Brief → For each line below that contains the word "Coretax", make a copy.

Items listed in a dataset →
----------------
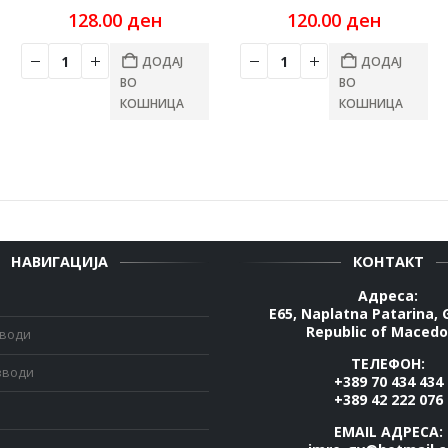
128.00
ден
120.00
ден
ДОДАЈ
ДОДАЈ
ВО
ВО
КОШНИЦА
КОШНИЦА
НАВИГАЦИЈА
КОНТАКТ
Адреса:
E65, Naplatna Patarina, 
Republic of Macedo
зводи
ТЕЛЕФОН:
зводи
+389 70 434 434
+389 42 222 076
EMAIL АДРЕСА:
----------------
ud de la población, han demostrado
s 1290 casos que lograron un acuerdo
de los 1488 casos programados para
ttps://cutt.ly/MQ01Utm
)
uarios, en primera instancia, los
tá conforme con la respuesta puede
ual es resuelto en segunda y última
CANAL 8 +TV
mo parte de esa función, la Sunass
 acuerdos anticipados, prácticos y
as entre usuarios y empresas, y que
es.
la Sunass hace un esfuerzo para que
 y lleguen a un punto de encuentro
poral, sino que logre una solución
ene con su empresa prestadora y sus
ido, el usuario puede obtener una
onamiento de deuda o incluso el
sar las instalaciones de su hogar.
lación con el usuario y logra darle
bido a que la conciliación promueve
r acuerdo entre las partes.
----------------
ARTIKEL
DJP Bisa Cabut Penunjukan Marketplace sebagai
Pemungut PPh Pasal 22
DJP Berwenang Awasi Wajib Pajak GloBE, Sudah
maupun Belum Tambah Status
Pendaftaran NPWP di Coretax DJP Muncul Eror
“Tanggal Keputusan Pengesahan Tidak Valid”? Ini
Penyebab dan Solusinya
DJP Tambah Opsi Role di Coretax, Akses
----------------
Problem solution →
Pendaftaran NPWP di Coretax DJP Muncul Eror
DJP Tambah Opsi Role di Coretax, Akses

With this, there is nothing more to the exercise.